La maxime de Loysel « On n'a pas plus tôt vendu la chose qu'on n'y a plus rien » est représentative de l'état actuel du droit positif en matière de transfert de propriété. Effectivement le contrat de vente opère à lui seul le déplacement de la propriété du vendeur à l'acheteur, sans nécessité de recourir à une formalité quelconque de transfert. Le code civil, dans son article 1134 dispose que « les conventions légalement formées tiennent lieu de loi à ceux qui les ont faites ». Il en résulte que les particuliers sont libres de conclure entre eux tous les accords qu'ils peuvent imaginer et que ces accords sont valables et obligatoires en eux-mêmes et par eux-mêmes. Ce principe du consensualisme est le fruit d'une longue évolution.
Le transport de la propriété par l'effet de la seule volonté apparaît à la fin de l'ancien droit. Le droit romain exigeait le recours à une formalité de transmission : mancipation ou tradition consécutive à la vente qui n'était pas créatrice d'obligations et non translative de propriété. A Rome, la simple convention, que l'on désignait du mot pacte, était impuissante à faire naître une obligation ; il lui fallait un élément supplémentaire, extérieur, pour qu'elle puisse devenir un contrat générateur d'engagement. Cet élément était une forme requise, qui pouvait être orale (contrats verbis), écrite (contrats litteris), réelle (contrats re). Il fut exceptionnellement reconnu que dans quatre opérations : vente, louage, société, mandat, l'accord dénué de toute forme, consensus nudus, suffirait à lier les parties (contrats consensuels). Le principe demeurait l'inefficacité du pacte qui n'empruntait pas une forme contractuelle et Justinien conserva la règle au digeste.

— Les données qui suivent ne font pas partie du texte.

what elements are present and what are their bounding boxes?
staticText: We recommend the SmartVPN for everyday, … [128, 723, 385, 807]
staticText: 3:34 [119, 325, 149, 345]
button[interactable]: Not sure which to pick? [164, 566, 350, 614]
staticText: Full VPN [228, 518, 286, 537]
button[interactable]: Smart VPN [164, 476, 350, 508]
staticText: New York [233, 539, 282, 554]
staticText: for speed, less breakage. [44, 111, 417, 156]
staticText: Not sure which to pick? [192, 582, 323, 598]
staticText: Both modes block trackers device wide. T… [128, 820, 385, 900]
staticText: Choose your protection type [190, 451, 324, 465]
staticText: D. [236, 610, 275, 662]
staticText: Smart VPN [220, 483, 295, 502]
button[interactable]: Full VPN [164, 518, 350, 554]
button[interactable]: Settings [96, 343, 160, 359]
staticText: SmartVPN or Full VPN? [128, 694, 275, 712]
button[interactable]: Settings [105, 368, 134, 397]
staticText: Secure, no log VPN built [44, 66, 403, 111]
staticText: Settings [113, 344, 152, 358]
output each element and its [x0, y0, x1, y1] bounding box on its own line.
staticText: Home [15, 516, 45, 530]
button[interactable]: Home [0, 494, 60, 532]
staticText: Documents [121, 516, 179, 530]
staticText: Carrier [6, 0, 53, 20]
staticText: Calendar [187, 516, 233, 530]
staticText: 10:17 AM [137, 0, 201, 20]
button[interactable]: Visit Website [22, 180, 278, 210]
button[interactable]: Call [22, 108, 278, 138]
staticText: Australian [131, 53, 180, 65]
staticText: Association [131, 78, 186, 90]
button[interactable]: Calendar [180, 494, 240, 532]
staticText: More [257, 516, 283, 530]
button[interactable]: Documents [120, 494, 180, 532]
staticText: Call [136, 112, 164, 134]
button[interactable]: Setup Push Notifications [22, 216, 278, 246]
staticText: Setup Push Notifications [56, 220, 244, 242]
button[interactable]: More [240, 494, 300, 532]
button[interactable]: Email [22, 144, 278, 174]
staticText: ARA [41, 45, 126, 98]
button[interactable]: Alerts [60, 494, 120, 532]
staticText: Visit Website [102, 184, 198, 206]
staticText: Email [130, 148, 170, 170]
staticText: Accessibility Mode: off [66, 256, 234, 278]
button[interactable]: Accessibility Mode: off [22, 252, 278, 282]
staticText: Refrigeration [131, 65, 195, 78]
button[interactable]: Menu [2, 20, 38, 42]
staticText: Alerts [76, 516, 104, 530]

L'ancien droit maintenait théoriquement le principe de la nécessité de la tradition mais s'en écarta en pratique. Elle n'avait plus lieu effectivement, remplacée par une clause au contrat, clause de dessaisine-saisine par exemple. Lors de cette période le formalisme devenait moins rigoureux. Le contrat se concluait « Re » c'est à dire par la réception de l'objet, par lettre, ou par le geste. Au XIIIième siècle, tout allait progressivement changer. Les formes se simplifiaient et il ne demeurait principalement que l'écrit et le serment. L'action conjointe des romanistes et des canonistes allait permettre de forger les bases du consensualisme. Les canonistes donnaient l'impulsion décisive contre le formalisme, en mettant la parole donnée sur le même plan que la foi jurée c'est à dire sur le fondement de la parole du Christ. Ce changement avait d'abord eu une force morale, puis cette vision s'était transformée d'un devoir de conscience en une obligation juridique. Le consensualisme n'avait pas été accepté d'emblée. Les auteurs coutumiers restaient hésitants, sinon contradictoires. Au milieu du XVIième siècle, les juristes français se ralliaient à la doctrine canonique. A la suite de l'ordonnance de Villers-Cotterêts qui avait retiré aux officialités la compétence sur le serment, les parlements admettaient les obligations passées solo consensu. Cette consécration av ait été le point de départ d'un épanouissement du transfert de propriété par l'échange des consentements. Grotius fait du « solus consensus obligat » une règle de droit naturel. Puis Domat écrit que « les conventions s'accomplissent par le consentement mutuel donné et arrêté réciproquement. »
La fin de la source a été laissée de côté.